Doch trotz aller Hintergrunddetails zeige auch diese Serie ein Wissenschafter-Stereotyp: den Nerd, ein sozial schwer kompatibles, in sein Fachgebiet versunkenes Superhirn, betont Margaret Weitekamp, Kuratorin am Washingtoner National Air and Space Museum. Weitekamp hat „The Big Bang Theory“eine dezidierte Analyse im Fachjournal „Physics Today“gewidmet. Im deutschsprachigen Raum hat etwa Medienwissenschafterin Petra Pansegrau von der Uni Bielefeld das Bild von Wissenschaftern in Film und Fernsehen untersucht. Als verbreitete Stereotype nennt sie: den verrückten Wissenschafter à la Jekyll and Hyde, den Abenteurertypen („Da Vinci Code“) und den professionellen Wissenschafter, der in biografischen Filmen wie „Good Will Hunting“vorkommt. „Unsere Analyse, die mehr als 220 Spielfilme des 20. Jahrhunderts untersucht, ergab mehr als 82 Prozent männlicher Protagonisten.“
Frauenrollen, die wesentlich seltener sind, folgen ebenfalls Mustern, wie Eva Flicker von der Uni Wien herausfand. Wissenschafterinnen sind demnach oft in untergeordneten Positionen zu sehen. Oder sie sind der Typ „einsame Heldin“, kompetent, aber privat isoliert. Daneben findet sich die „korrupte Wissenschafterin“– schön und skrupellos. Oder ein harter, vermännlichter Forscherinnentyp.
Um die vorrangige Darstellung von Wissenschaft gehe es jedoch fast nie, betont Petra Pansegrau. Auch bei „The Big Bang Theory“ nicht. „Es geht den Produzenten nicht um das Image der Physik oder die Darstellung des Physikers.“Verbreitete Klischees würden aufgegriffen und überzeichnet, ähnlich wie es auch bei Medizinerserien wie „Dr.
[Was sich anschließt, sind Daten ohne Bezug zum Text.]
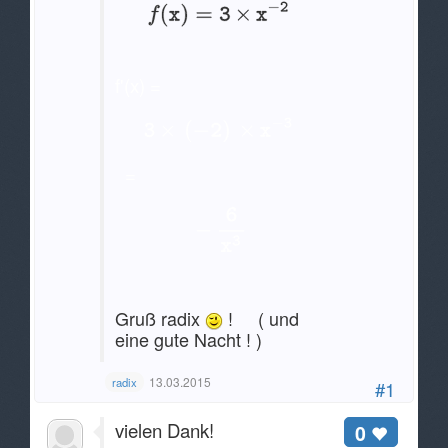
f'(x) =
=
Gruß radix
! ( und
eine gute Nacht ! )
13.03.2015
radix
#1
vielen Dank!
0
House“der Fall sei. „All diese Serien versuchen, interessante und neuartige Charaktere zu schaffen“, sagt Pansegrau. In vielen Fällen gelingt genau das. Ein Blick auf die riesige Fangemeinde der in Staffel vier angekommenen Sherlock-Reihe zeigt: Auch hyperrationale Schlauköpfe mit autistischen Zügen können Begeisterung auslösen.
Und was sagen die Forscher selbst dazu? „Sherlock ist für mich eine gute Unterhaltungsserie. Aber mit Wissenschaft hat sie nichts zu tun“, sagt etwa die US-Neurowissenschafterin Susan Koester. Das größte Manko sei, dass wissenschaftliche Analysen viel zu schnell abliefen: „Da heißt es: Hier ist die DNA-Spur! Und sofort weiß der Experte Bescheid.“
Die Formeln passen zu den Episodenthemen
TV: ORF eins zeigt Staffel zehn von „The Big Bang Theory“samstags um 19.05 Uhr, auf ProSieben werden die Folgen jeweils am Montag um 20.15 Uhr ausgestrahlt.